# smith machine versus free weight bench



## mzack (May 9, 2011)

Which one do you prefer?  benching on a smith machine or a free weight bench? Why?


----------



## kevin (May 10, 2011)

Alternating between the two is best.


----------



## forman (May 11, 2011)

It's hard to say. Probably free is better than smith but when no spotter smith is perfect. I'm adding weights on the bar from week to week, I'm growing so as long as my muscles are working I'm happy.


----------



## highrich (May 11, 2011)

mzack said:


> Which one do you prefer?  benching on a smith machine or a free weight bench? Why?

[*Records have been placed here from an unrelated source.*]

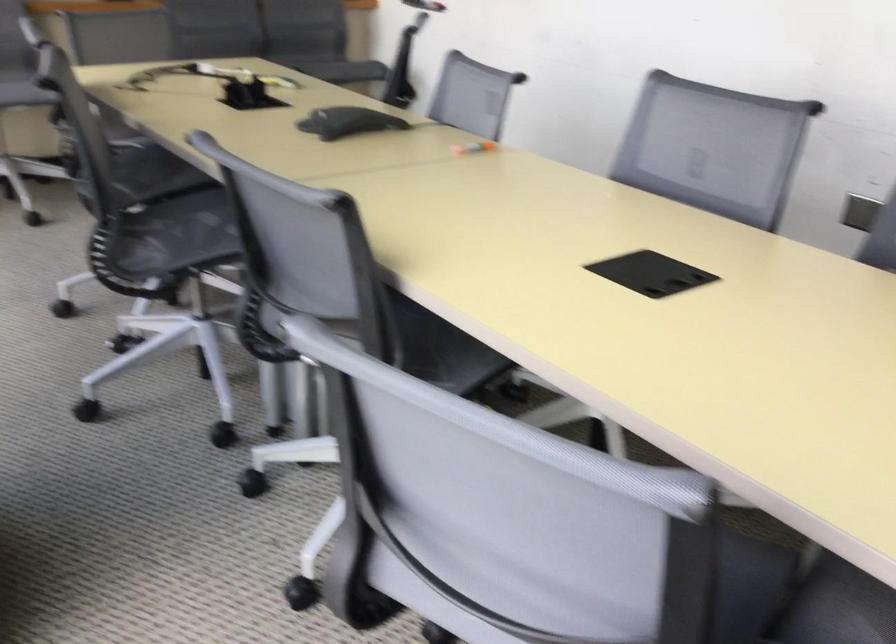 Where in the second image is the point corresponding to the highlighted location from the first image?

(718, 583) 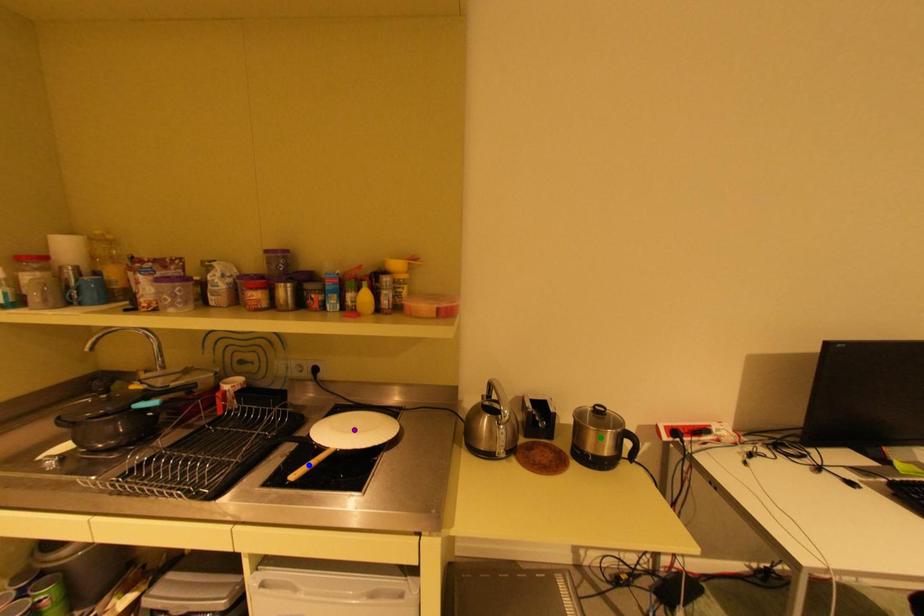 Order these from nearest to farthest:
A) green point
B) purple point
C) blue point

purple point → green point → blue point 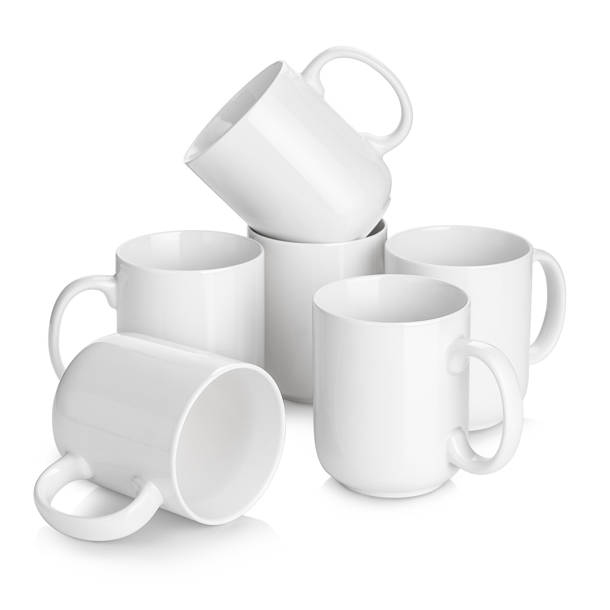 This screenshot has width=610, height=610. What are the coordinates of `cups` in the screenshot? It's located at (393, 407), (490, 310), (315, 155), (306, 273), (220, 296), (176, 404). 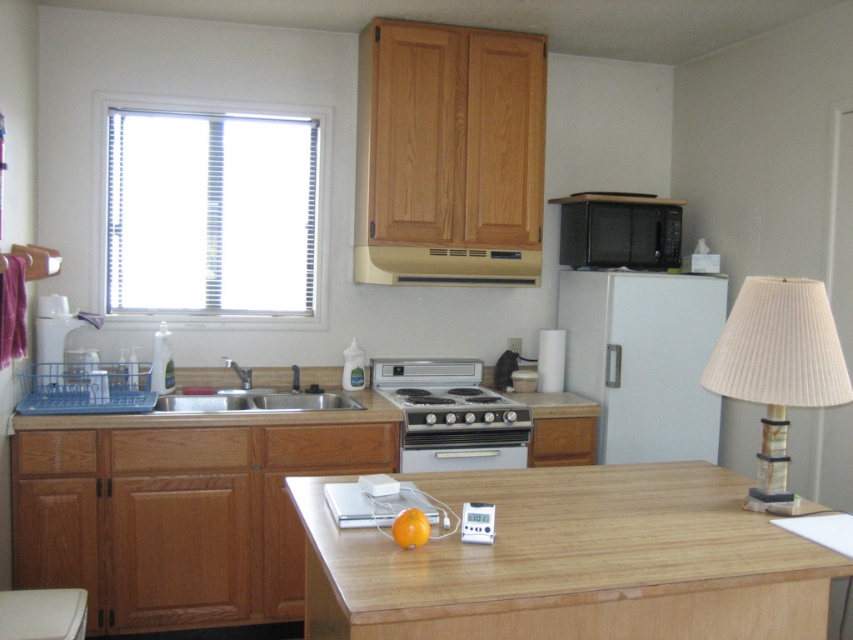 You are standing in the kitchen and want to wash your hands. Where is the silver metallic sink at lower center located?

The silver metallic sink at lower center is located at point (253, 392).

You are standing in the kitchen and notice two points marked in the scene. Which of the two points, point (270, 387) or point (395, 266), is closer to you?

Point (270, 387) is closer to you because it is further to the viewer than point (395, 266). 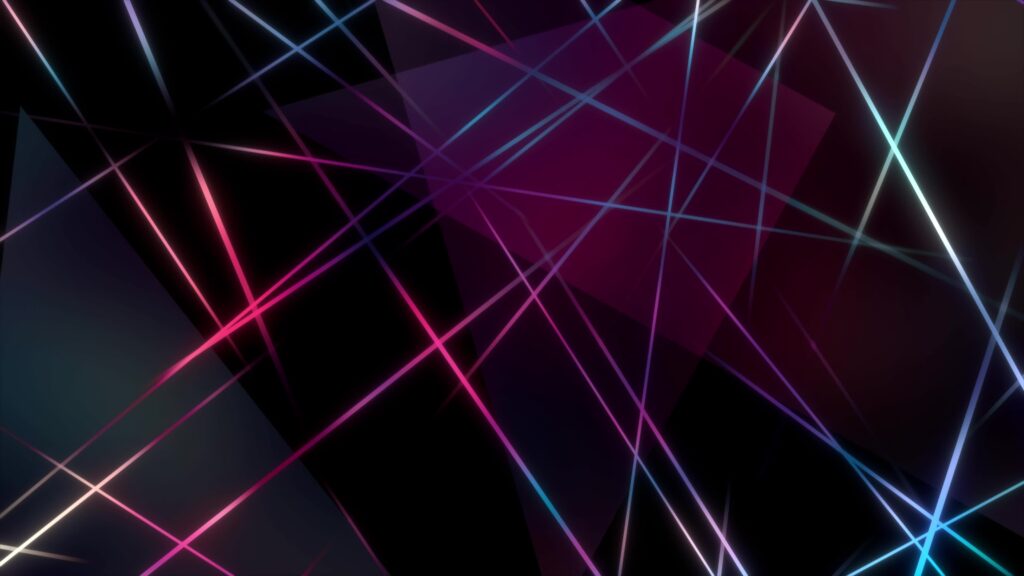 This screenshot has width=1024, height=576. I want to click on light, so click(31, 529). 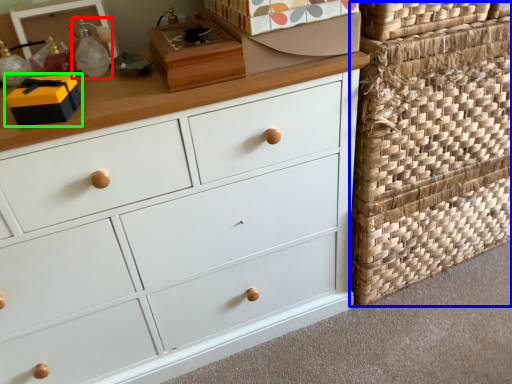 Question: Which is nearer to the toy (highlighted by a red box)? basket (highlighted by a blue box) or storage box (highlighted by a green box).

Choices:
 (A) basket
 (B) storage box

Answer: (B)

Just free weight bench for me bro. I benched  a smith only on my first year of training. My pecs don’t get hit properly in a conditioned movement like on a smith machine.


----------



## Big Danny (May 16, 2011)

Unless I'm warming up, only free weights for a proper workout.


----------



## vip0 (May 18, 2011)

4mee2


----------



## yuris (May 19, 2011)

Smith machine is great when you don't have a training partner, and gives you more confidence to increase weight.

Both hit the muscle correctly, so they both work your pecks,but with the free weight you have to balance the bar, which stresses more the muscle, in consequence you will probably have a thicker peck and slightly bigger.


----------